Neste contexto, há um protagonista que já não pode continuar escondido atrás da neutralidade tecnológica: as plataformas digitais. São hoje a principal infraestrutura do comércio mundial. Controlam o acesso aos consumidores, organizam as transações, recebem os pagamentos, definem algoritmos de visibilidade e recolhem informação sobre cada operação. Não faz sentido que detenham todo esse poder económico sem assumirem responsabilidades proporcionais. Enquanto não forem obrigadas a verificar que os vendedores cumprem efetivamente as regras europeias, continuarão a funcionar como a principal porta de entrada para a concorrência desleal.

Portugal conhece bem esta realidade. Em demasiadas ocasiões acrescentou novas obrigações às empresas nacionais sem conseguir exigir o mesmo aos operadores estrangeiros que vendem para o mercado português. O caso dos eco-REEE é ilustrativo: o regime das taxas visíveis de gestão de resíduos foi alterado repetidamente ao longo dos anos, gerando custos de adaptação sucessivos para quem cumpre, sem nunca garantir o cumprimento por parte dos operadores extracomunitários. O resultado é perverso: quem cumpre é onerado; quem não cumpre não tem incentivo para mudar.

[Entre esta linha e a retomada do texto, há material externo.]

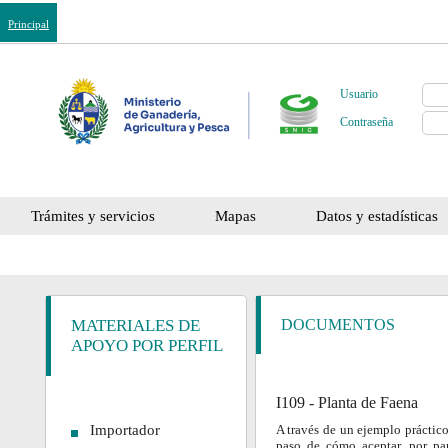
Principal
Usuario
Contraseña
Trámites y servicios
Mapas
Datos y estadísticas
MATERIALES DE
DOCUMENTOS
APOYO POR PERFIL
I109 - Planta de Faena
Importador
A través de un ejemplo práctico
paso de cómo aceptar, por pa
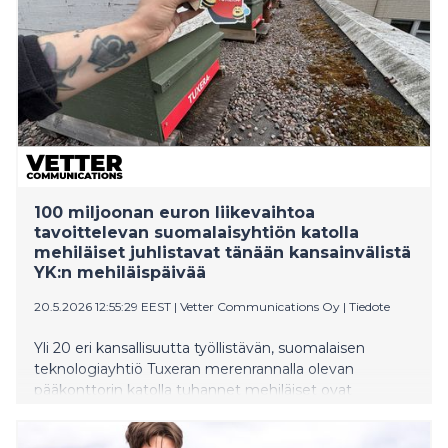
100 miljoonan euron liikevaihtoa
tavoittelevan suomalaisyhtiön katolla
mehiläiset juhlistavat tänään kansainvälistä
YK:n mehiläispäivää
20.5.2026 12:55:29 EEST
|
Vetter Communications Oy
|
Tiedote
Yli 20 eri kansallisuutta työllistävän, suomalaisen
teknologiayhtiö Tuxeran merenrannalla olevan
pääkonttorin katolla tuhannet mehiläiset ovat
heränneet uuteen kesään. Siksi yhtiössä myös
huomioidaan tänään 20.5.2026 vietettävää YK:n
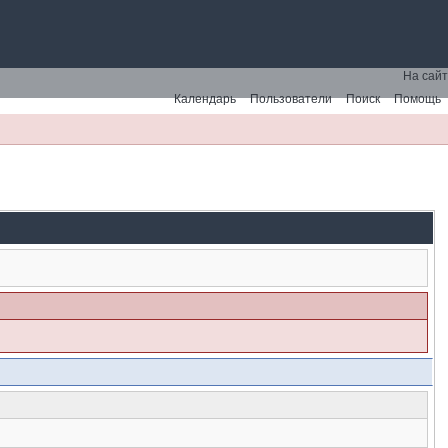
На сайт
Календарь
Пользователи
Поиск
Помощь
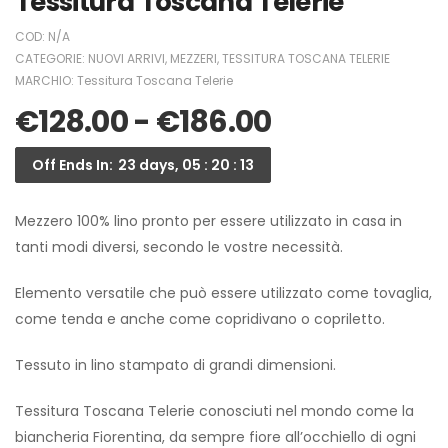
Tessitura Toscana Telerie
COD:
N/A
CATEGORIE:
NUOVI ARRIVI
,
MEZZERI
,
TESSITURA TOSCANA TELERIE
MARCHIO:
Tessitura Toscana Telerie
€
128.00
-
€
186.00
Off Ends In:
23 days, 05 : 20 : 13
Mezzero 100% lino pronto per essere utilizzato in casa in
tanti modi diversi, secondo le vostre necessità.
Elemento versatile che può essere utilizzato come tovaglia,
come tenda e anche come copridivano o copriletto.
Tessuto in lino stampato di grandi dimensioni.
Tessitura Toscana Telerie conosciuti nel mondo come la
biancheria Fiorentina, da sempre fiore all’occhiello di ogni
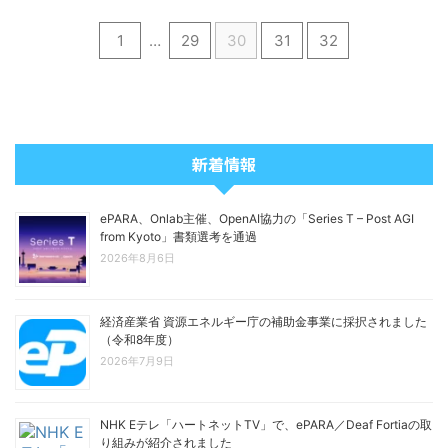
1
…
29
30
31
32
新着情報
ePARA、Onlab主催、OpenAI協力の「Series T – Post AGI
from Kyoto」書類選考を通過
2026年8月6日
経済産業省 資源エネルギー庁の補助金事業に採択されました
（令和8年度）
2026年7月9日
NHK Eテレ「ハートネットTV」で、ePARA／Deaf Fortiaの取
り組みが紹介されました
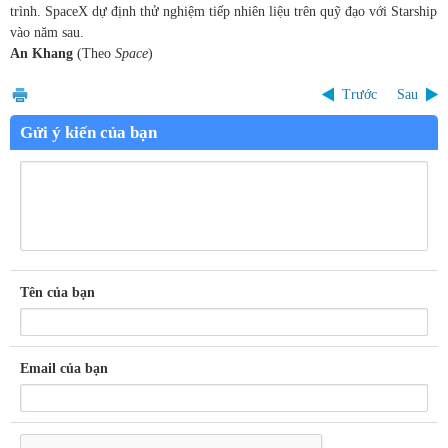
trình. SpaceX dự định thử nghiệm tiếp nhiên liệu trên quỹ đạo với Starship
vào năm sau.
An Khang
(Theo
Space
)
Trước
Sau
Gửi ý kiến của bạn
Tên của bạn
Email của bạn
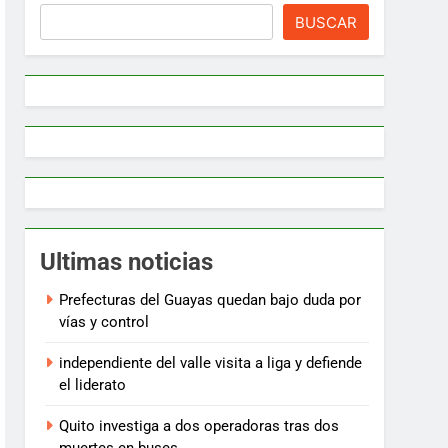
BUSCAR
Ultimas noticias
Prefecturas del Guayas quedan bajo duda por
vías y control
independiente del valle visita a liga y defiende
el liderato
Quito investiga a dos operadoras tras dos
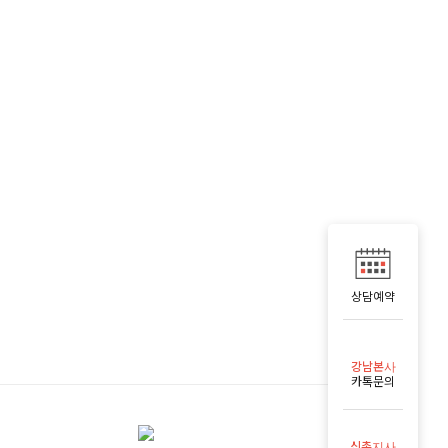
상담예약
강남본사
카톡문의
신촌지사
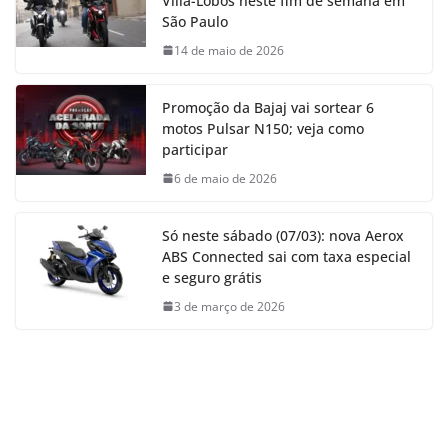
Villa-Lobos neste fim de semana em
São Paulo
14 de maio de 2026
Promoção da Bajaj vai sortear 6
motos Pulsar N150; veja como
participar
6 de maio de 2026
Só neste sábado (07/03): nova Aerox
ABS Connected sai com taxa especial
e seguro grátis
3 de março de 2026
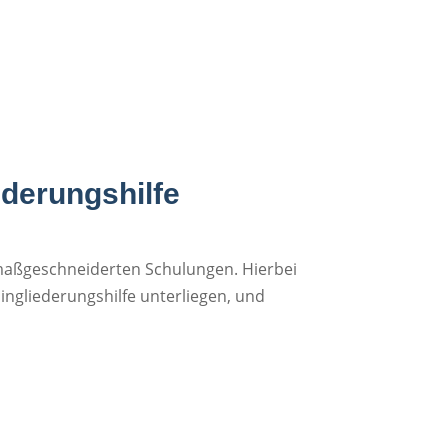
ederungshilfe
 maßgeschneiderten Schulungen. Hierbei
ngliederungshilfe unterliegen, und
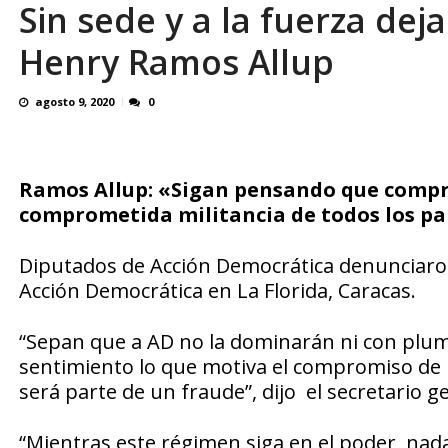
Sin sede y a la fuerza dej
Henry Ramos Allup
agosto 9, 2020
0
Ramos Allup: «Sigan pensando que compra
comprometida militancia de todos los pa
Diputados de Acción Democrática denunciaro
Acción Democrática en La Florida, Caracas.
“Sepan que a AD no la dominarán ni con pluma
sentimiento lo que motiva el compromiso de nu
será parte de un fraude”, dijo el secretario g
“Mientras este régimen siga en el poder, nad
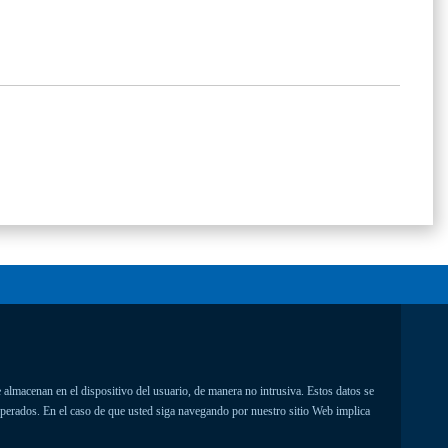
 almacenan en el dispositivo del usuario, de manera no intrusiva. Estos datos se
uperados. En el caso de que usted siga navegando por nuestro sitio Web implica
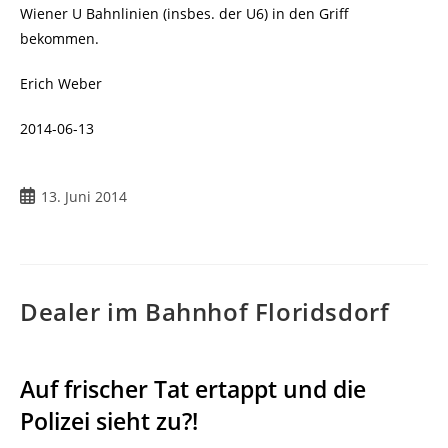
Wiener U Bahnlinien (insbes. der U6) in den Griff
bekommen.
Erich Weber
2014-06-13
Beitrag
13. Juni 2014
veröffentlicht:
Dealer im Bahnhof Floridsdorf
Auf frischer Tat ertappt und die
Polizei sieht zu?!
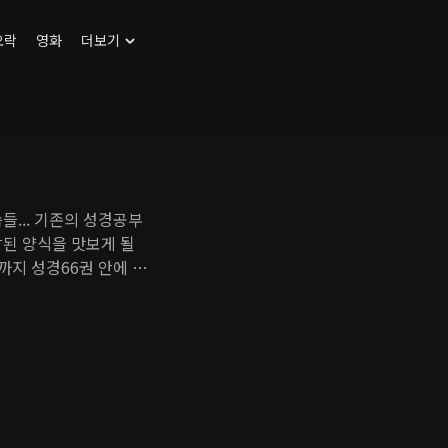
오락
영화
더보기
성경공부
참된 양식을 맛보게 될
까지 성경66권 안에 숨
한 하나님의 음성을 우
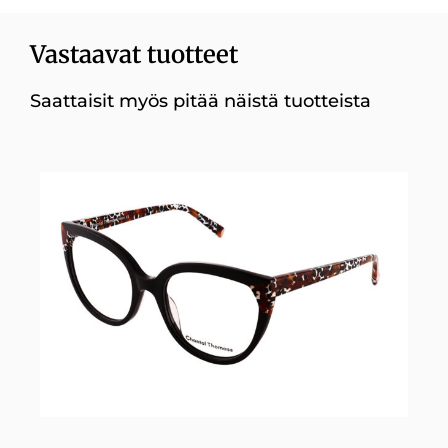
Vastaavat tuotteet
Saattaisit myös pitää näistä tuotteista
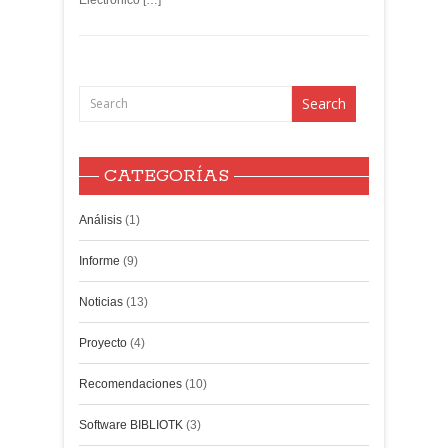
Electrónico […]
CATEGORÍAS
Análisis
(1)
Informe
(9)
Noticias
(13)
Proyecto
(4)
Recomendaciones
(10)
Software BIBLIOTK
(3)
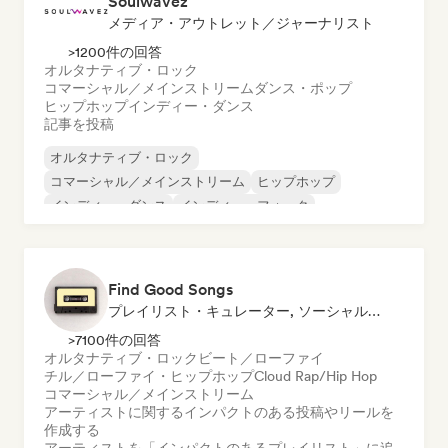
Soulwavez
メディア・アウトレット／ジャーナリスト
>1200件の回答
オルタナティブ・ロック
コマーシャル／メインストリーム
ダンス・ポップ
ヒップホップ
インディー・ダンス
記事を投稿
オルタナティブ・ロック
コマーシャル／メインストリーム
ヒップホップ
インディー・ダンス
インディー・フォーク
インディー・ポップ
ラテン・ポップ
ポップ・ロック
Find Good Songs
プレイリスト・キュレーター, ソーシャルメディアインフルエンサー
>7100件の回答
オルタナティブ・ロック
ビート／ローファイ
チル／ローファイ・ヒップホップ
Cloud Rap/Hip Hop
コマーシャル／メインストリーム
アーティストに関するインパクトのある投稿やリールを
作成する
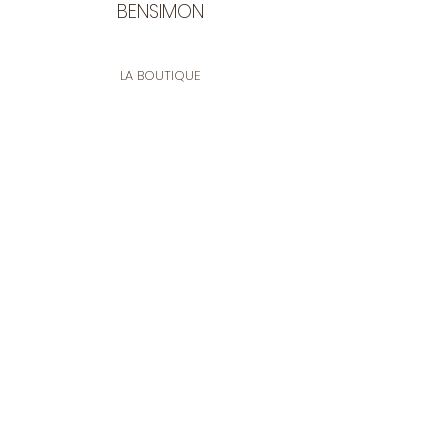
BENSIMON
LA BOUTIQUE
Ouverte du lundi au vendredi
de 9:30 à 12:30 et de 14:00 à 17:00
26 rue Francis de Pressensé
13001 Marseille
CONTACT
Tel.
04 91 90 18 89
tissusbensimon@gmail.com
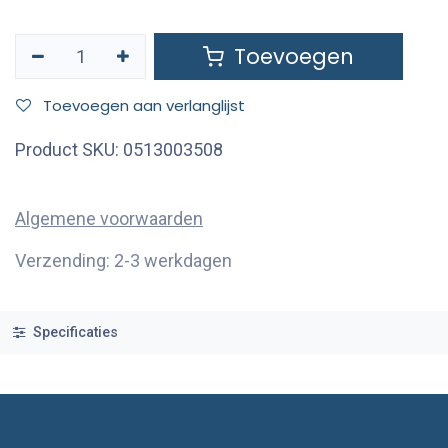
Toevoegen
Toevoegen aan verlanglijst
Product SKU:
0513003508
Algemene voorwaarden
Verzending: 2-3 werkdagen
Specificaties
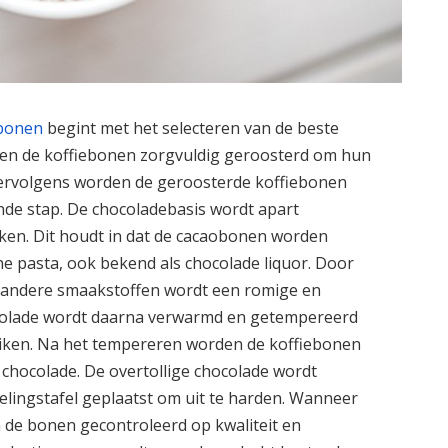
ebonen
begint met het selecteren van de beste
rden de koffiebonen zorgvuldig geroosterd om hun
ervolgens worden de geroosterde koffiebonen
de stap. De chocoladebasis wordt apart
ken. Dit houdt in dat de cacaobonen worden
ne pasta, ook bekend als chocolade liquor. Door
 andere smaakstoffen wordt een romige en
ocolade wordt daarna verwarmd en getempereerd
reiken. Na het tempereren worden de koffiebonen
chocolade. De overtollige chocolade wordt
lingstafel geplaatst om uit te harden. Wanneer
n de bonen gecontroleerd op kwaliteit en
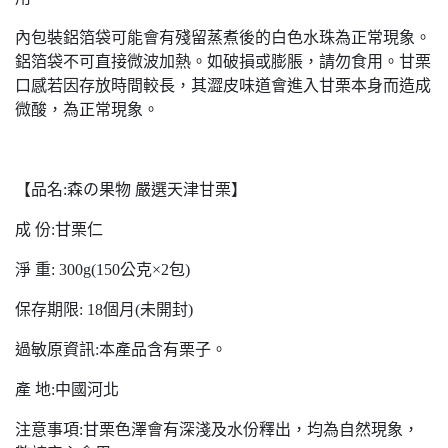
內包裝鋁箔袋可能會有殘留蒸煮後的白色水珠為正常現象。
鋁箔袋不可直接微波加熱。如破損或膨脹，請勿食用。甘栗
口感若因存放時間較長，其澀皮味道會進入甘栗本身而造成
微酸，為正常現象。
【品名:森の果物 嚴選天津甘栗】
成 份:甘栗仁
淨 重: 300g(150公克×2包)
保存期限: 18個月(未開封)
過敏原資訊:本產品含有栗子。
產 地:中國河北
注意事項:甘栗色澤會有深淺及水份釋出，均為自然現象，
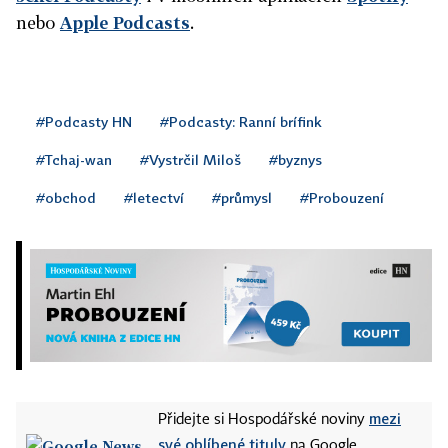
nebo
Apple Podcasts
.
#Podcasty HN
#Podcasty: Ranní brífink
#Tchaj-wan
#Vystrčil Miloš
#byznys
#obchod
#letectví
#průmysl
#Probouzení
mezi
Přidejte si Hospodářské noviny
své oblíbené tituly
na Google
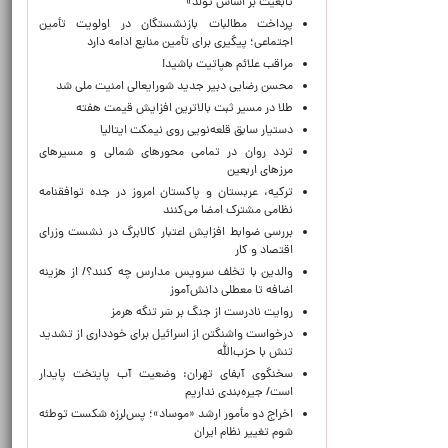
تابعیت بر اساس تولد»
پرداخت مطالبات بازنشستگان در اولویت تأمین
اجتماعی؛ پیگیری برای تأمین منابع ادامه دارد
مراقب علائم هپاتیت باشید!
محسن رضایی دبیر جدید شورایعالی امنیت ملی شد
طلا در مسیر ثبت بالاترین افزایش قیمت هفته
دستیار سابق قلعه‌نویی روی نیمکت ایتالیا
تردد روان در تمامی محورهای شمالی و مسیرهای
مرزهای اربعین
ترکیه، عربستان و پاکستان امروز در جده توافقنامه
نظامی مشترک امضا می‌کنند
بررسی ضوابط افزایش اعتبار کالابرگ در نشست وزرای
اقتصاد و کار
والدین با تخلف سرویس مدارس چه کنند؟/ از هزینه
اضافه تا معطلی دانش‌آموز
روایت نادرست از جنگ بر سَر تنگه هرمز
درخواست واشنگتن از اسرائیل برای خودداری از تشدید
تنش با حزب‌الله
سخنگوی آبفای تهران: وضعیت آب پایتخت پایدار
است/ جیره‌بندی نداریم
اخراج دو مأمور ارشد «موساد»؛ پس‌لرزه شکست توطئه
شوم تغییر نظام ایران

A reforma da União Aduaneira é um sinal político importante. A criação de uma autoridade aduaneira europeia e a aplicação, desde julho de 2026, de um direito fixo de três euros às remessas de valor inferior a 150 euros são passos na direção certa. Mas serão insuficientes se a resposta continuar concentrada apenas na cobrança de direitos aduaneiros e do IVA. O verdadeiro desafio europeu é outro: garantir que todas as obrigações de acesso ao mercado, e não apenas as fiscais, são verificadas e aplicadas da mesma forma, independentemente da origem do produto ou do canal de venda.

A Europa não precisa de produzir mais legislação para provar que acredita na concorrência leal. Precisa de fazer cumprir a que já tem. O que se exige agora não é mais análise, é ação. Rápida, abrangente, consistente e à altura da dimensão do problema.

P.S. Uma nota pessoal: não posso deixar de lamentar que o Porto não tenha sido escolhido para acolher a nova Autoridade Aduaneira da União Europeia (EUCA). Teria sido uma escolha com significado simbólico e histórico. Para uma cidade atlântica e transnacional, que durante séculos soube construir pontes entre continentes, acolher a instituição europeia responsável por regular o comércio global do século XXI seria a celebração justa de uma herança que continua viva.